[Work request]:
In your copy, include every entry exactly as written but no pictures.

[Collected data]

===

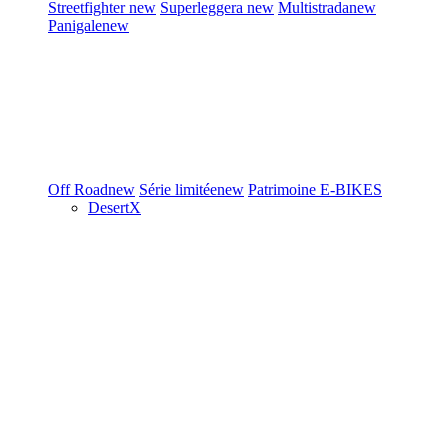
Streetfighter
new
Superleggera
new
Multistrada
new
Panigale
new
Off Road
new
Série limitée
new
Patrimoine
E-BIKES
DesertX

===

[Reply]:
Streetfighter
new
Superleggera
new
Multistrada
new
Panigale
new
Off Road
new
Série limitée
new
Patrimoine
E-BIKES
DesertX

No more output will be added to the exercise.